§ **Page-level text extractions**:
· · · ·
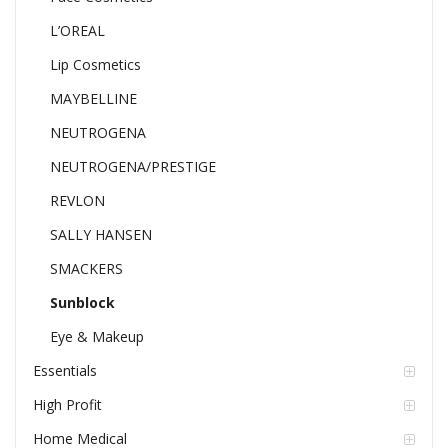
L’OREAL
Lip Cosmetics
MAYBELLINE
NEUTROGENA
NEUTROGENA/PRESTIGE
REVLON
SALLY HANSEN
SMACKERS
Sunblock
Eye & Makeup
Essentials
High Profit
Home Medical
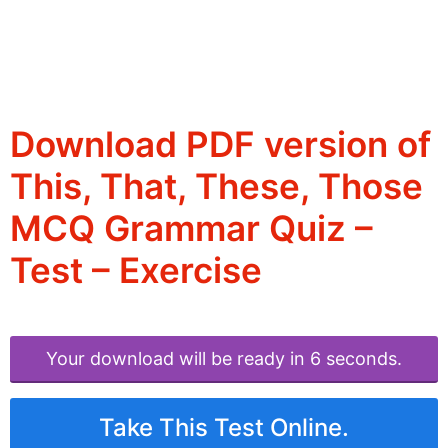
Download PDF version of
This, That, These, Those
MCQ Grammar Quiz –
Test – Exercise
Your download will be ready in 6 seconds.
Take This Test Online.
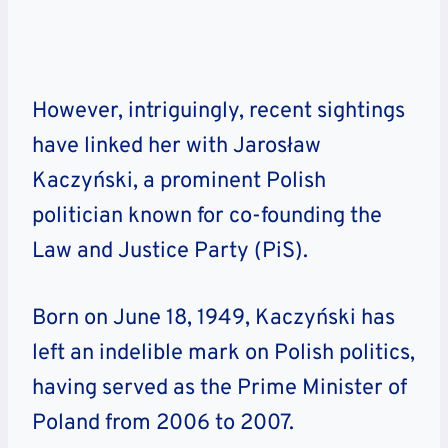
However, intriguingly, recent sightings
have linked her with Jarosław
Kaczyński, a prominent Polish
politician known for co-founding the
Law and Justice Party (PiS).
Born on June 18, 1949, Kaczyński has
left an indelible mark on Polish politics,
having served as the Prime Minister of
Poland from 2006 to 2007.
· · · ·
Each entry above must come back exactly as written. Drop the images.

§ **Your solution**:
L’OREAL
Lip Cosmetics
MAYBELLINE
NEUTROGENA
NEUTROGENA/PRESTIGE
REVLON
SALLY HANSEN
SMACKERS
Sunblock
Eye & Makeup
Essentials
High Profit
Home Medical
Download PDF version of
This, That, These, Those
MCQ Grammar Quiz –
Test – Exercise
Your download will be ready in 6 seconds.
Take This Test Online.
However, intriguingly, recent sightings
have linked her with Jarosław
Kaczyński, a prominent Polish
politician known for co-founding the
Law and Justice Party (PiS).
Born on June 18, 1949, Kaczyński has
left an indelible mark on Polish politics,
having served as the Prime Minister of
Poland from 2006 to 2007.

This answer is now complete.